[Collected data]
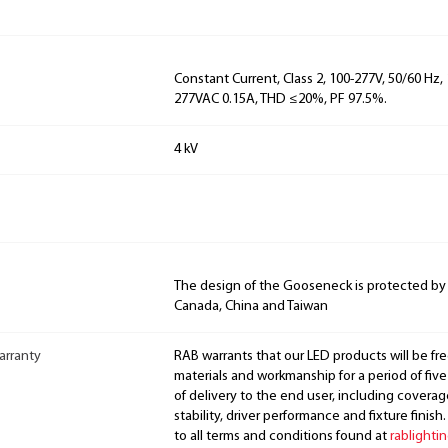
Constant Current, Class 2, 100-277V, 50/60 Hz, 
277VAC 0.15A, THD ≤20%, PF 97.5%.
4 kV
The design of the Gooseneck is protected by
Canada, China and Taiwan
arranty
RAB warrants that our LED products will be fre
materials and workmanship for a period of five
of delivery to the end user, including coverage
stability, driver performance and fixture finish
to all terms and conditions found at
rablighti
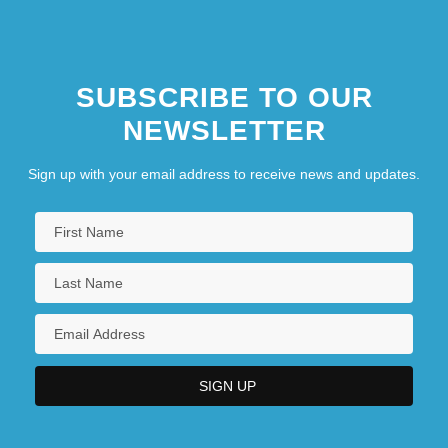
SUBSCRIBE TO OUR
NEWSLETTER
Sign up with your email address to receive news and updates.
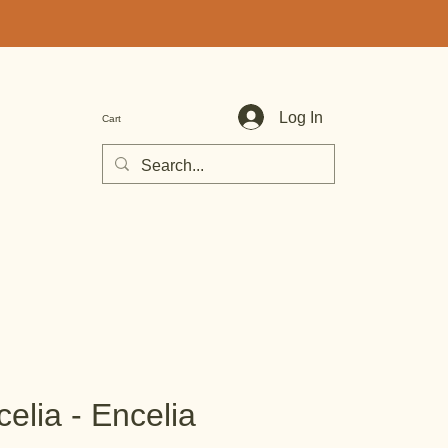
Log In
Cart
elia - Encelia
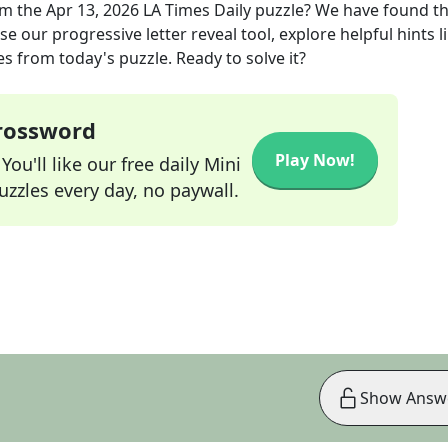
m the
Apr 13, 2026
LA Times Daily
puzzle? We have found t
e our progressive letter reveal tool, explore helpful hints l
s from today's puzzle. Ready to solve it?
Crossword
Play Now!
ou'll like our free daily Mini
zzles every day, no paywall.
Show Answ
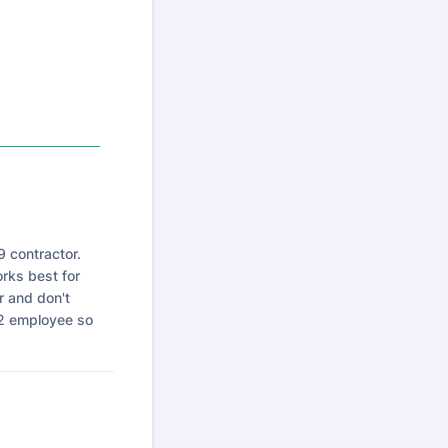
 contractor.
rks best for
r and don't
W2 employee so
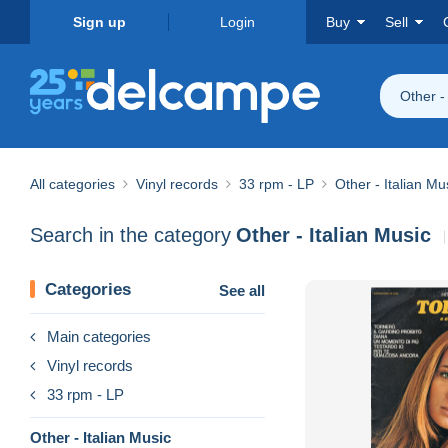
Sign up
Login
Buy
Sell
Other -
All categories
Vinyl records
33 rpm - LP
Other - Italian Mu
Search in the category
Other - Italian Music
Categories
See all
Main categories
Vinyl records
33 rpm - LP
Other - Italian Music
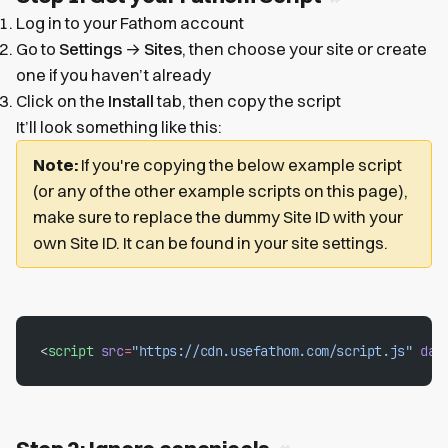
Log in to your Fathom account
Go to
Settings
→
Sites
, then choose your site or create
one if you haven’t already
Click on the
Install
tab, then copy the script
It’ll look something like this:
Note:
If you're copying the below example script
(or any of the other example scripts on this page),
make sure to replace the dummy Site ID with your
own Site ID. It can be found in your site settings.
<
script
 src
=
"https://cdn.usefathom.com/script.js"
 dat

The problem
Should a picture appear among the entries, skip it and copy the rest exactly.

Response for this exercise
Constant Current, Class 2, 100-277V, 50/60 Hz, 
277VAC 0.15A, THD ≤20%, PF 97.5%.
4 kV
The design of the Gooseneck is protected by
Canada, China and Taiwan
arranty
RAB warrants that our LED products will be fre
materials and workmanship for a period of five
of delivery to the end user, including coverage
stability, driver performance and fixture finish
to all terms and conditions found at
rablighti
SUBSCRIBE TO OUR
NEWSLETTER
Sign up with your email address to receive news and updates.
Log In
Cart
elia - Encelia
m the
Apr 13, 2026
LA Times Daily
puzzle? We have found t
e our progressive letter reveal tool, explore helpful hints l
s from today's puzzle. Ready to solve it?
Crossword
Play Now!
ou'll like our free daily Mini
zzles every day, no paywall.
Show Answ
 contractor.
rks best for
r and don't
W2 employee so
Sign up
Login
Buy
Sell
Other -
All categories
Vinyl records
33 rpm - LP
Other - Italian Mu
Search in the category
Other - Italian Music
Categories
See all
Main categories
Vinyl records
33 rpm - LP
Other - Italian Music
Log in to your Fathom account
Go to
Settings
→
Sites
, then choose your site or create
one if you haven’t already
Click on the
Install
tab, then copy the script
It’ll look something like this:
Note:
If you're copying the below example script
(or any of the other example scripts on this page),
make sure to replace the dummy Site ID with your
own Site ID. It can be found in your site settings.
<
script
 src
=
"https://cdn.usefathom.com/script.js"
 dat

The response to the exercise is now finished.